Title: Physical models and machine learning for photography and astronomy
Abstract: We live in an era of data-driven approaches to image analysis, where modeling is sometimes considered obsolete. I will propose in this talk giving back to accurate physical models of image formation their rightful place next to machine learning in the overall processing and interpretation pipeline, and discuss two applications: super-resolution and high-dynamic range imaging from raw photographic bursts, and exoplanet detection and characterization in direct imaging at high contrast. This is joint work with Theo Bodrito, Yann Dubois de Mont-Marin, Thomas Eboli, Olivier Flasseur, Anne-Marie Lagrange, Maud Langlois, Bruno Lecouat, and Julien Mairal.

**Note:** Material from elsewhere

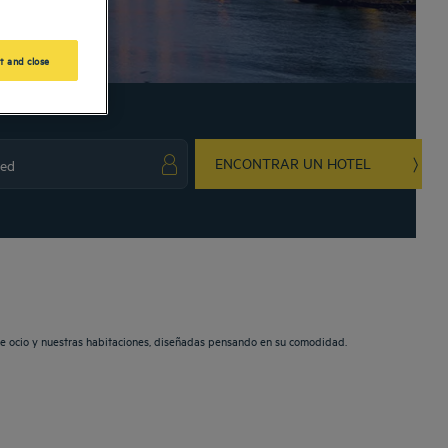
t and close
ENCONTRAR UN HOTEL
ark key to get the keyboard shortcuts for changing dates.
ct a date. Press the question mark key to get the keyboard shortcuts for changing da
de ocio y nuestras habitaciones, diseñadas pensando en su comodidad.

Jean Ponce is a Global Distinguished Professor at the Courant Institute of Mathematical Sciences and the Center for Data Science at New York University. He is also a Professor at Ecole Normale Supérieure – PSL, where he served as Director of the Computer Science Department from 2011 to 2017. Before joining ENS and NYU, Jean Ponce held positions at Inria, MIT, Stanford, and the University of Illinois at Urbana-Champaign, where he was a Full Professor until 2005. Jean Ponce is an IEEE and an ELLIS Fellow and was a Sr. member of the Institut Universitaire de France. He has served as Program and/or General Chair of all three top international Computer Vision Conferences, CVPR (1997 and 2000), ECCV (2008) and ICCV (2023, upcoming), and as Sr. Editor-in-Chief of the International Journal of Computer Vision. He currently serves as Scientific Director of the PRAIRIE Interdisciplinary AI Research Institute in Paris. Jean Ponce is the recipient of two US patents, an ERC advanced grant, the 2016 and 2020 IEEE CVPR Longuet-Higgins prizes, and the 2019 ICML test-of-time award. He is the author of “Computer Vision: A Modern Approach”, a textbook translated into Chinese, Japanese, and Russian.